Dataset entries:
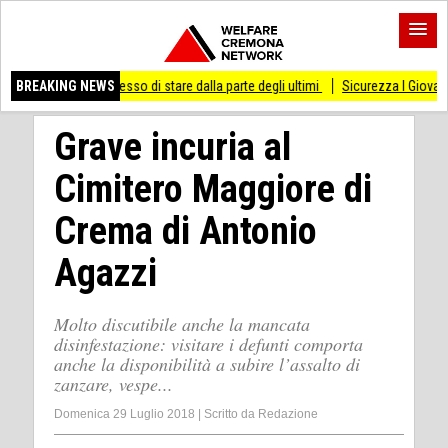
mai smesso di stare dalla parte degli ultimi
BREAKING NEWS
Sicurezza I Giovani Democratici rib
Grave incuria al
Cimitero Maggiore di
Crema di Antonio
Agazzi
Molto discutibile anche la mancata
disinfestazione: visitare i defunti comporta
anche la disponibilità a subire l’assalto di
zanzare, vespe...
Domenica 29 Luglio 2018
|
Scritto da
Redazione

### Your task
The answer must be the line containing "Cimitero Maggiore di" and every line after it to the end of the records, repeated exactly.

### Result of this exercise
Cimitero Maggiore di
Crema di Antonio
Agazzi
Molto discutibile anche la mancata
disinfestazione: visitare i defunti comporta
anche la disponibilità a subire l’assalto di
zanzare, vespe...
Domenica 29 Luglio 2018
|
Scritto da
Redazione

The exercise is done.